Morrison’s mother, Louise Gwinn, is a long-time volunteer and knows the Betsey’s value.
“My daughter took ballet lessons here and my kids took swimming lessons,” said Gwinn. “They also went to dances here.”
Gwinn has always been interested in the Betsey Mills saying that it is a one of a kind, unique non-profit organization.
Generations of families have enjoyed the benefits and built fond memories at the Betsey Mills Club and it’s still going strong.
“When I was a kid, our Girl Scout sleepovers were here,” said Franci Bolden, Committee Chairperson for the craft show. “We’d swim in the pool in wear ourselves out and sleep in the gym in our sleeping bags. That was my fond childhood memory of being here.”
Bolden said the craft show is a nice way to bring the community together and raise money for the Betsey Mills to support their goals. They want those fond kind of memories continuing.

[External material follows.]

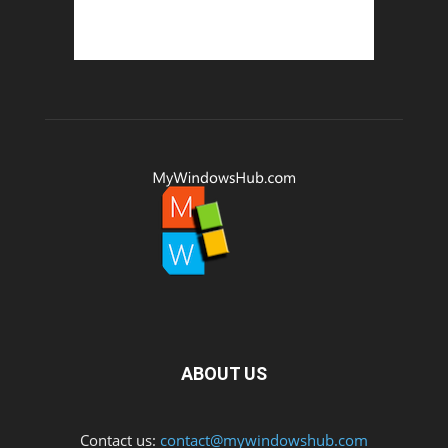
ABOUT US
Contact us:
contact@mywindowshub.com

Approaching 100 years, the Betsey Mill Club offers daycare, preschool, swimming pool programs, and classes such as ballroom dancing, dog obedience and pickle ball.

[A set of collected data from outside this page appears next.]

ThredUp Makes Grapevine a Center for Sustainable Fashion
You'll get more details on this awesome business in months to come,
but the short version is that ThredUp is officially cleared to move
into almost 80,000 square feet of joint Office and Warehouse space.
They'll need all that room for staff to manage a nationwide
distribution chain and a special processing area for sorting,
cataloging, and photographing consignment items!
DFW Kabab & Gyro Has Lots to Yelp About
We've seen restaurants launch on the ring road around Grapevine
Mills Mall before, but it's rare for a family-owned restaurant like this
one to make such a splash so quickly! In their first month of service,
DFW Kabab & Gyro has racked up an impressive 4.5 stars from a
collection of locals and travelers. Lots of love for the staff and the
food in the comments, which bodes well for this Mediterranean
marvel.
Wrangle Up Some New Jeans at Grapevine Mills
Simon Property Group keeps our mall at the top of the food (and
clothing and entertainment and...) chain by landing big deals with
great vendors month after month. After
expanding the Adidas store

The Betsey also offers outreach to the community. They have the Betsey’s Closet (free women’s professional clothing) and also rent 13 dorm rooms to women at reasonable rates.
One long-time craft show vendor has become know as the “Tie Lady.”
Marijean Stockwell, a Gihon Elementary School music teacher, has made thousand of neckties over the years. Some are sports or music related or cartoons. She even takes requests.
“My eighth grade Home Economics teacher helped me make my first tie,” said Stockwell. “I wanted to make a tie for my Dad with left over fabric and she helped me. I’m still making them.”
Rose Cossett, of Wingett Run, has a company called The Gypsy-N-Me and has been making necklaces, bracelets, earrings and other jewelry for five years, Cossett often uses copper wire and semi-precious stones along with many other techniques.
“I enjoy doing this,” said Cossett. “It’s kind of like therapy for me. I try to come up with new designs every year.”
Truda Mendenhall, of TJM Paints, has been painting for 50 years. In recent years, she has been hand painting glass Christmas tree ornaments. Mendenhall says that painting is relaxing for her.
Betsy Dunn and her husband, Gary Dunn, of Vienna, were enjoying the craft show.
“This is a wonderful experience here,” said Gary. “This event has anything you would want to look at.”
“I love this craft show,” added Betsy. “They are very organized and have great craftsmen and vendors. We’re having a good time shopping.”
Michelle Lambeth and her mother, Becky Strickler, both of Marietta, typically come the craft show to see what is offered.
“It’s nice to get out together,” said Strickler. “There’s a lot of really good talent here.”